4. Writers Have Described the Gorgons in Different Ways
As with many characters in Greek mythology, different writers have described the Gorgons in varying ways. In very early examples of mythology, including those written by Homer, there is only one Gorgon. Ancient Greek writer Hesiod wrote some of the most popular and widespread versions of Greek myth, and it is in his version of events that we find the three Gorgons Stheno, Euryale and Medusa. Later, the early Roman writer Ovid expanded on Hesiod’s version of the Gorgon’s myth. In his story, Medusa was born as the beautiful sister to two Gorgons, but she was later transformed by the goddess Athena into a hideous monster like her sisters after being brutally raped by Poseidon in Athena’s temple. In Ovid’s version of events, it was only Medusa who possessed the strange power to turn onlookers into stone.

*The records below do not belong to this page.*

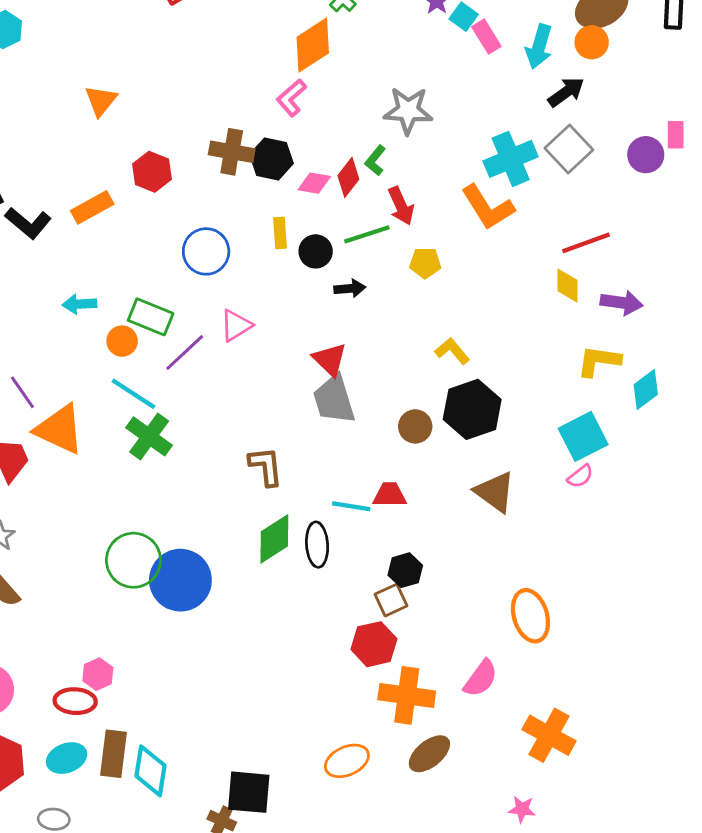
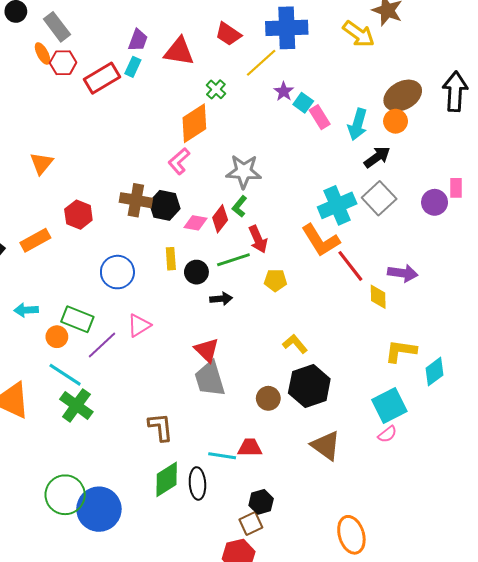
gray star: (408, 111) -> (244, 172), moved
red line: (586, 243) -> (350, 266), moved, turned 72
purple arrow: (622, 303) -> (403, 273), moved

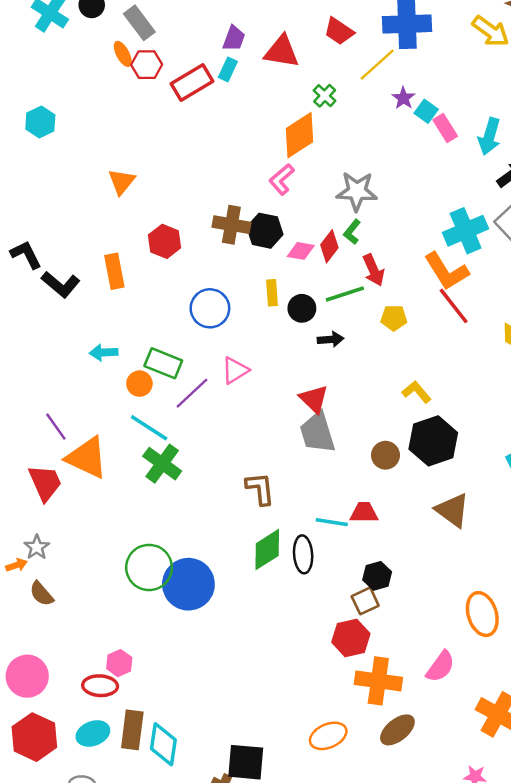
orange rectangle: (35, 240) -> (114, 271), turned -72
red line: (350, 266) -> (454, 306), moved

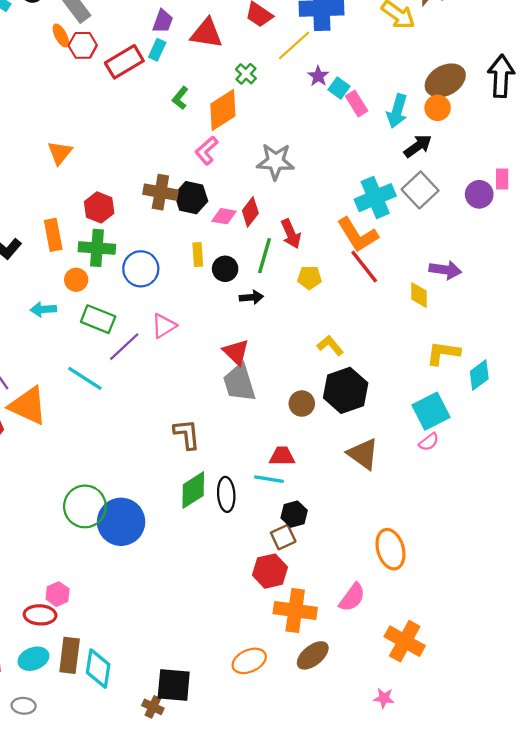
green L-shape: (352, 232) -> (180, 98), moved
green line: (345, 294) -> (265, 256), turned -56
orange circle: (139, 384) -> (76, 280), moved
green cross: (162, 464) -> (97, 248), moved, turned -32
cyan line: (332, 522) -> (269, 479), moved

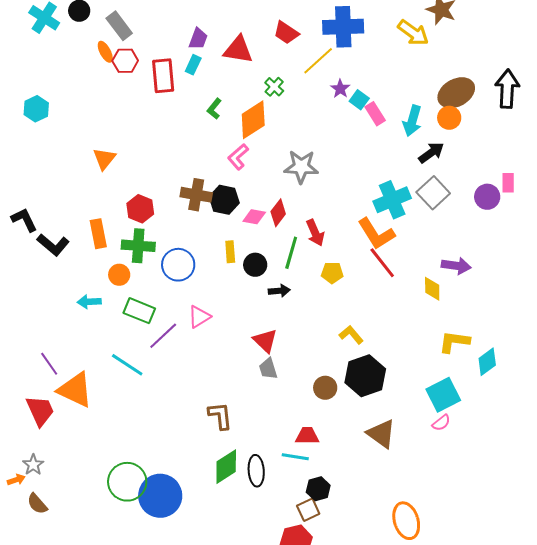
red rectangle: (124, 62) -> (163, 76), turned -64
gray trapezoid: (239, 383) -> (268, 369), size x0.6

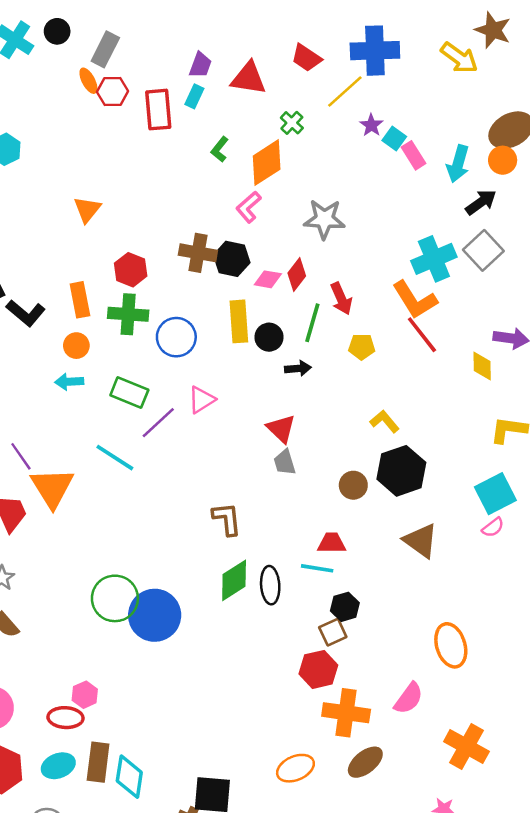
gray rectangle: (119, 26) -> (105, 49), turned 64
yellow rectangle: (230, 252) -> (239, 321), size x1.6
orange circle: (119, 275) -> (76, 346), moved
orange triangle: (75, 390) -> (52, 488), turned 33

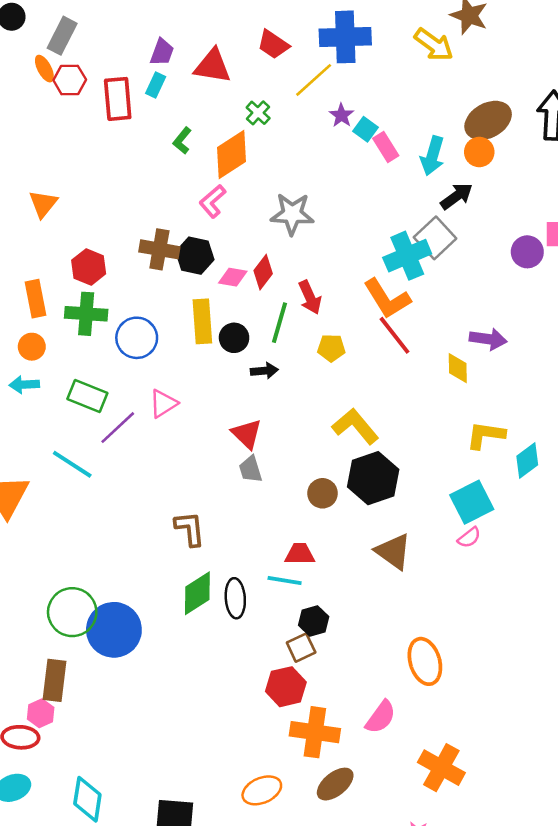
gray square: (483, 250) -> (435, 238), moved
yellow L-shape: (385, 421) -> (355, 426), size x1.5
brown rectangle: (98, 762) -> (55, 680), moved

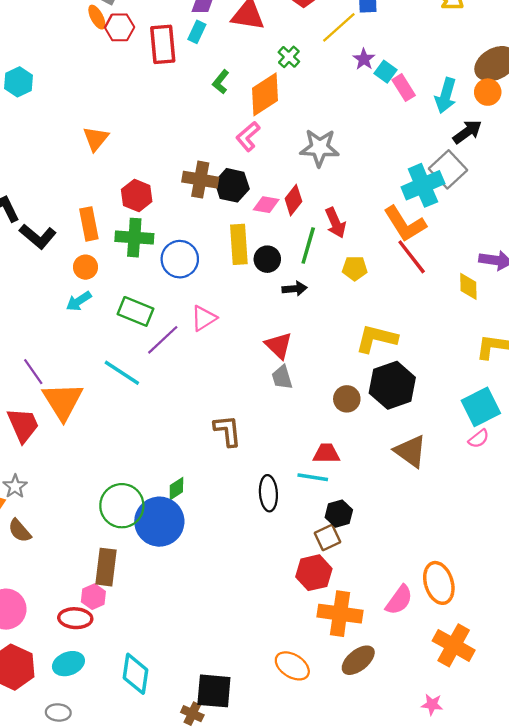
cyan arrow: (24, 385) -> (79, 301), turned -30
yellow L-shape: (355, 426) -> (376, 339), turned -36
green diamond: (197, 593) -> (176, 489), moved, size x0.6
orange ellipse: (425, 661) -> (439, 583), moved
orange ellipse: (262, 790) -> (292, 666), turned 56

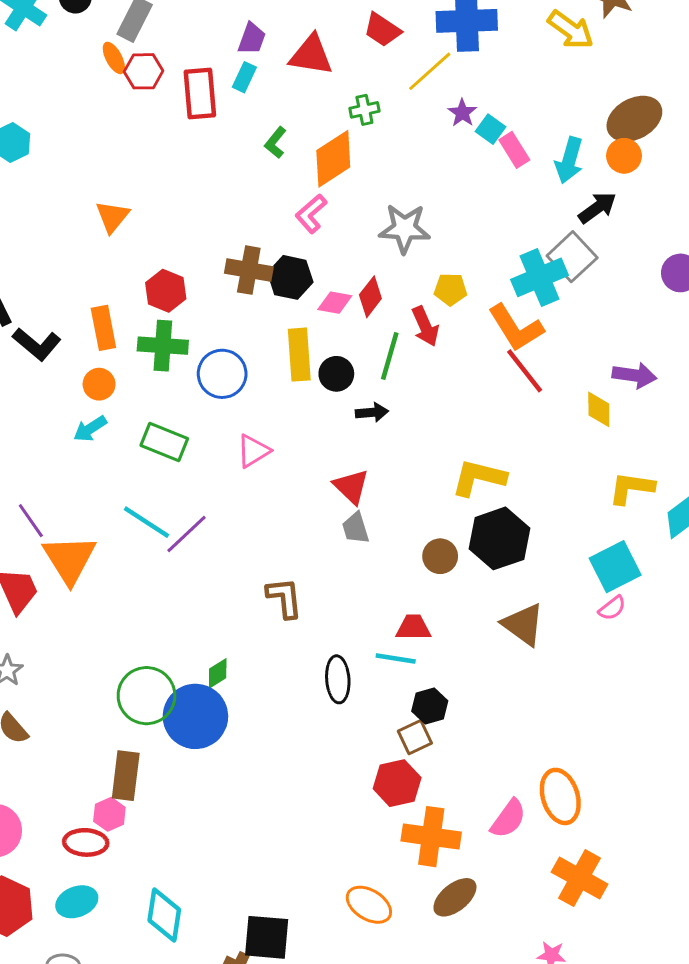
green cross: (289, 57) -> (364, 110), turned 35
yellow pentagon: (355, 268) -> (451, 289), moved
purple line: (163, 340) -> (187, 534), moved

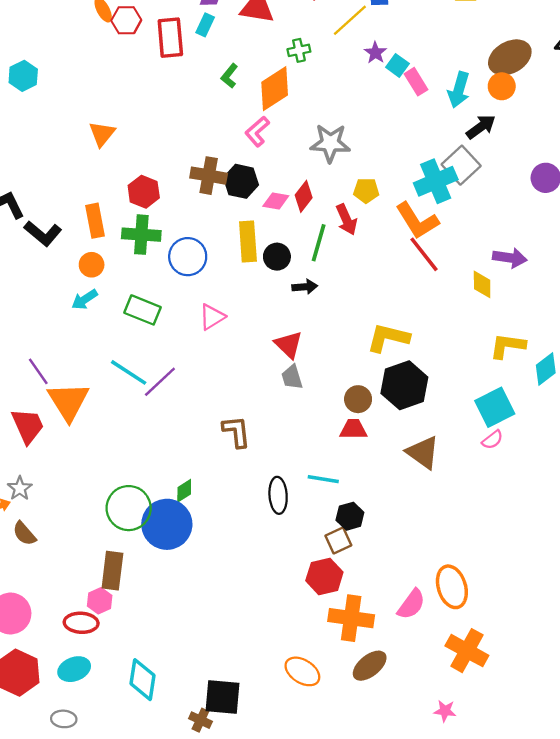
red trapezoid: (413, 627) -> (353, 429), moved

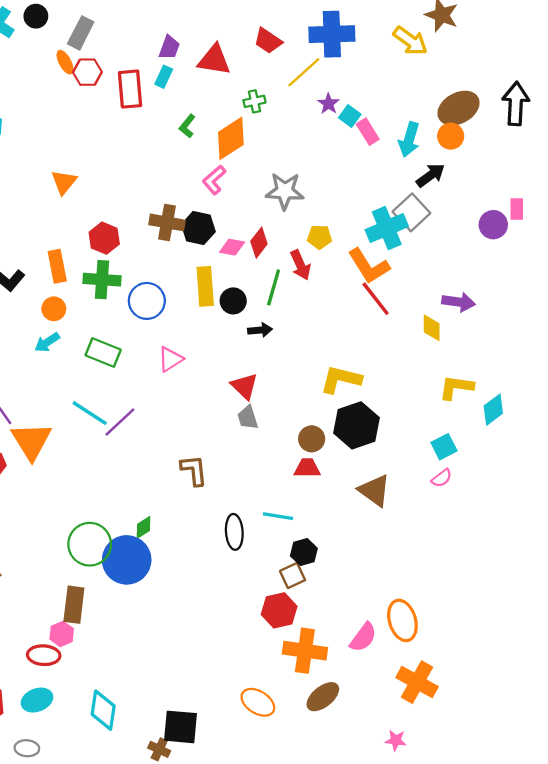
cyan square: (495, 407) -> (444, 447), size x0.7

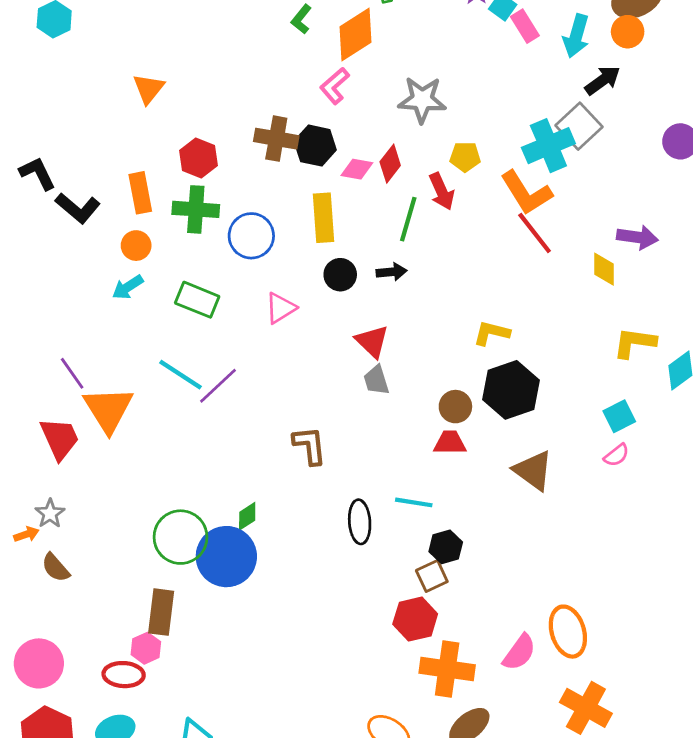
black circle: (233, 301) -> (340, 275), moved
yellow L-shape: (341, 379) -> (492, 333), size x0.7

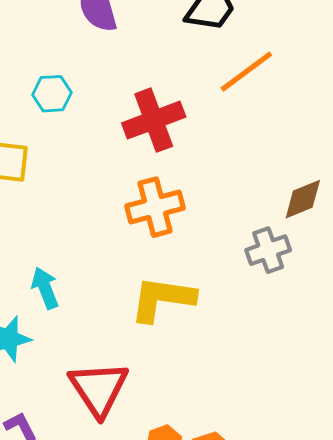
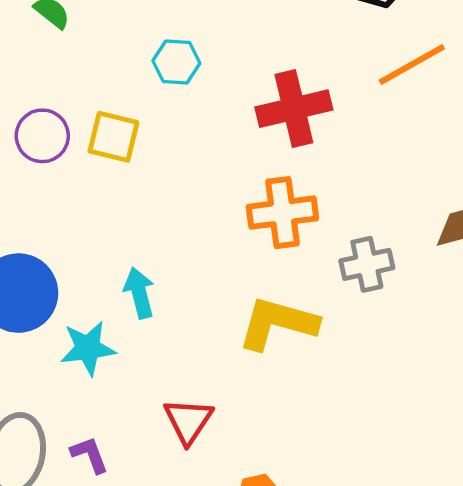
gray cross: (268, 250) -> (367, 264), moved
red triangle: (99, 389) -> (188, 421), size x0.7

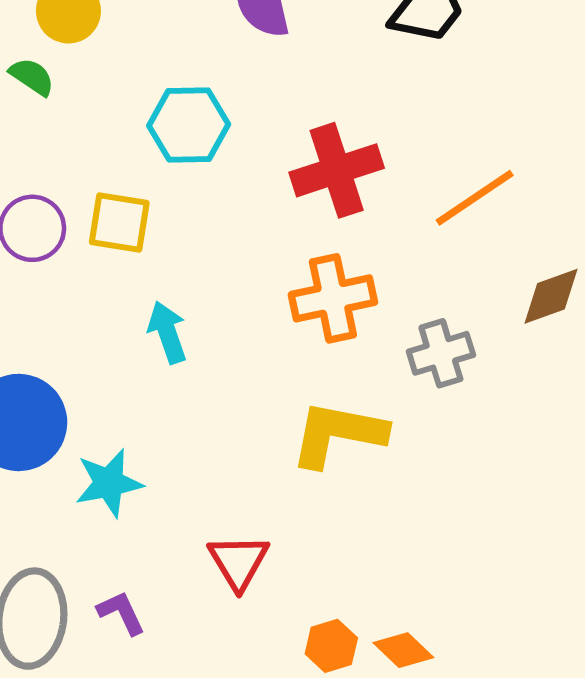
cyan hexagon: (176, 62) -> (189, 125), size x1.4
orange line: (412, 65) -> (475, 198), moved
cyan arrow: (139, 293) -> (167, 332), moved

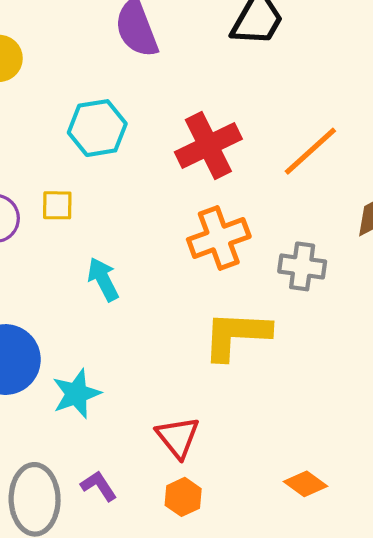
yellow square: (119, 222) -> (57, 205), size x0.7
gray cross: (441, 353) -> (302, 266), turned 33
orange hexagon: (331, 646) -> (183, 497), moved

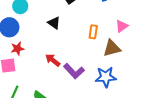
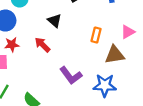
red arrow: (53, 60) -> (42, 45), moved

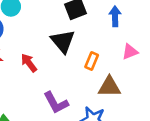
black triangle: (55, 21) -> (63, 41), moved, size x1.5
pink triangle: (128, 32) -> (130, 52), moved

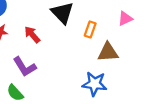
purple L-shape: (56, 103) -> (25, 67), moved

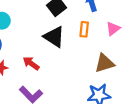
orange rectangle: (90, 29) -> (84, 29), moved

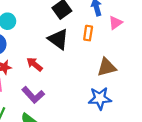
pink triangle: (113, 29) -> (115, 23), moved

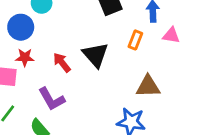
pink triangle: (115, 23) -> (171, 35), turned 32
black triangle: (58, 39) -> (95, 55), moved

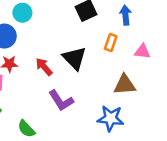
pink triangle: (171, 35) -> (142, 51), moved
purple L-shape: (52, 99) -> (61, 101), moved

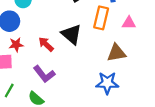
orange rectangle: (111, 43) -> (101, 18), size x1.5
purple L-shape: (61, 101) -> (44, 74), moved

5. Stheno and Euryale Were Immortal (Unlike Medusa)
Curiously, in many Greek myths Medusa is described as being mortal, while her two sisters Stheno and Euryale are immortal and entirely indestructible. Stheno, in particular was said to be the deadliest of the three, killing more men alone than the other two sisters combined. It is Medusa’s mortality that allows her to be destroyed by Perseus on his near-impossible quest set by King Polydectes.
6. The Gorgons Lived in a Hidden, Mysterious Location
Where the Gorgons lived was a closely guarded secret kept by the Gorgon’s three weird sisters the Graeae. Ancient writers described various different locations for this mystical, dangerous location that would only be stumbled upon by unwitting travelers. Some have said Tithrasos in Libya, while others wrote of their home in an island group known as the Gorgades in the Aethiopian Sea. Once Perseus had found their location, however, and destroyed Medusa, some accounts of their tale suggest they moved to the Underworld to cause even more pain and misery to unsuspecting victims.